WHAT YOU SHOULD DO:
When a line of the entries contains "Halil", please list that line.

Extracted records:
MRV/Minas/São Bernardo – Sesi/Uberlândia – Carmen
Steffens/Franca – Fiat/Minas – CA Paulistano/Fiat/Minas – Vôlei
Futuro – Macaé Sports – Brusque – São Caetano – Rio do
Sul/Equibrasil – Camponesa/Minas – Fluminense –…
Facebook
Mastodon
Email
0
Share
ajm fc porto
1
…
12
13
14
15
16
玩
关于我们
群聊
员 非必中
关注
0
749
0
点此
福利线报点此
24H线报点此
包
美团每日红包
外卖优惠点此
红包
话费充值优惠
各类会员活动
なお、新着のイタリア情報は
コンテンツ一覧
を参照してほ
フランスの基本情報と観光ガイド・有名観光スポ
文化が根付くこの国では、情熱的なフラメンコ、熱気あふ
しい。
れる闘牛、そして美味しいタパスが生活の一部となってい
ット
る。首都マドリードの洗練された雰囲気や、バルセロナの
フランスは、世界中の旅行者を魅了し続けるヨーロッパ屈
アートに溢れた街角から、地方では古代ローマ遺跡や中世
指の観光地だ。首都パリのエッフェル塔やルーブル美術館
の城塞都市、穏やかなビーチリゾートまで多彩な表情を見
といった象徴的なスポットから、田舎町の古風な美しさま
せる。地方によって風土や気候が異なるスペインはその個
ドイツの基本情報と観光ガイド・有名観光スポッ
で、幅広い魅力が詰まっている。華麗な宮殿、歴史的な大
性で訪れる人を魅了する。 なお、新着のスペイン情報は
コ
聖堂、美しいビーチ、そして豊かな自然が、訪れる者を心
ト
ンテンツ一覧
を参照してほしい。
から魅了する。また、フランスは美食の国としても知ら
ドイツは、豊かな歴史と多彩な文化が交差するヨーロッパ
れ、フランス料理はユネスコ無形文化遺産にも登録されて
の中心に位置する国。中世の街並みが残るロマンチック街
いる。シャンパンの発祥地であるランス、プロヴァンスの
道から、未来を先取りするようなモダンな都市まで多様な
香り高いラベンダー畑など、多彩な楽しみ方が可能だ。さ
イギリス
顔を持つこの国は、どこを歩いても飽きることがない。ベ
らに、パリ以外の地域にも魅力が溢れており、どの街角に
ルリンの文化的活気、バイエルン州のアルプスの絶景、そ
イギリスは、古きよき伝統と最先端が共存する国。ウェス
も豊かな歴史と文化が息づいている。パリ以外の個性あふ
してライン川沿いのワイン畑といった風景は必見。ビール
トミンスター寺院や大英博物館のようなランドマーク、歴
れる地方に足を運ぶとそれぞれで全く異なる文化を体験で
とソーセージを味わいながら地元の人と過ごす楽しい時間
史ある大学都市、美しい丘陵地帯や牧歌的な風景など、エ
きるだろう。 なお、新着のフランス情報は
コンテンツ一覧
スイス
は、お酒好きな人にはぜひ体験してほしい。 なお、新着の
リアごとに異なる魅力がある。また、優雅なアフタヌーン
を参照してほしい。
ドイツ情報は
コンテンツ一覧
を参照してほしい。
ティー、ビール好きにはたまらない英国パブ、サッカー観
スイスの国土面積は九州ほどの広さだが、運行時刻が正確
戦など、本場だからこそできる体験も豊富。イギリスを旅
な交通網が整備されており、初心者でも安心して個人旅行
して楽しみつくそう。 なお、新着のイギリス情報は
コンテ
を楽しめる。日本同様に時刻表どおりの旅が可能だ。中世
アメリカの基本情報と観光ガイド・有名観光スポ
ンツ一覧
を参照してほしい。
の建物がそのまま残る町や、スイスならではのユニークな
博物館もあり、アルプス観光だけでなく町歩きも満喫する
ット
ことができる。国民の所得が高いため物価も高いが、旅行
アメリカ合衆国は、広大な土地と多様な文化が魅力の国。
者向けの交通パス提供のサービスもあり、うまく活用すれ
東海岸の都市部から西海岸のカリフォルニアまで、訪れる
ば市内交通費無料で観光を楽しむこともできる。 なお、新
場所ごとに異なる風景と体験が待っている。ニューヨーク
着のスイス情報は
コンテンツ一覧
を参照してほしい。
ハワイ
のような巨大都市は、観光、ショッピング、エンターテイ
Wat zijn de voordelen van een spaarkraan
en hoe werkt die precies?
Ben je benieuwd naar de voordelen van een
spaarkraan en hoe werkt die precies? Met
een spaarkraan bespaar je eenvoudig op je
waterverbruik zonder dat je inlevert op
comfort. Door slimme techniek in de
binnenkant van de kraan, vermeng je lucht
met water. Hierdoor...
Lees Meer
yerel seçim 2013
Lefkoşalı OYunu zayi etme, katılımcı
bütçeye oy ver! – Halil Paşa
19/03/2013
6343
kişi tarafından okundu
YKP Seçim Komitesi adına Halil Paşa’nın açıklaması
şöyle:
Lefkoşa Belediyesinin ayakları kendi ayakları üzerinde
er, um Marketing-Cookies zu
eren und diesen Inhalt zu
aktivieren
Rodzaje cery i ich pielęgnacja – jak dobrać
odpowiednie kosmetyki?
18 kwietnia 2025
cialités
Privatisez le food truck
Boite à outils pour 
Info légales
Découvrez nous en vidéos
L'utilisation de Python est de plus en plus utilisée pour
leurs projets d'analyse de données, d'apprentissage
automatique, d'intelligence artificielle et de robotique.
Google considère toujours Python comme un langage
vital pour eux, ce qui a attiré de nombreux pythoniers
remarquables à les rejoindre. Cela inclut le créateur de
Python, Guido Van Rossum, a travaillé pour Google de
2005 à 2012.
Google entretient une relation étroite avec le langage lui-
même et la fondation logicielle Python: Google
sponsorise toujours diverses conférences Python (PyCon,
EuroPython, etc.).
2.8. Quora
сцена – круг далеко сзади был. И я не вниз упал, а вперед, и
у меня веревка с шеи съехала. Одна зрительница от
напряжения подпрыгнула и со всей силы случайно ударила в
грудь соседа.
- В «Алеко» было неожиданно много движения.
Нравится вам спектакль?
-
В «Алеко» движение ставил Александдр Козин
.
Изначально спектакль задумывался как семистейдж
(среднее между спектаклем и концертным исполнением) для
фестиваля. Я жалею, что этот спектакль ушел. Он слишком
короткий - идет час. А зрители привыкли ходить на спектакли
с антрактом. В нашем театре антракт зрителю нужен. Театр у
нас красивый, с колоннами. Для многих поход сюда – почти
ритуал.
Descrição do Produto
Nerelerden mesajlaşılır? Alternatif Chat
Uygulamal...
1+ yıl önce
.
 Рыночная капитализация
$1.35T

RESPONSE AREA:
bütçeye oy ver! – Halil Paşa
YKP Seçim Komitesi adına Halil Paşa’nın açıklaması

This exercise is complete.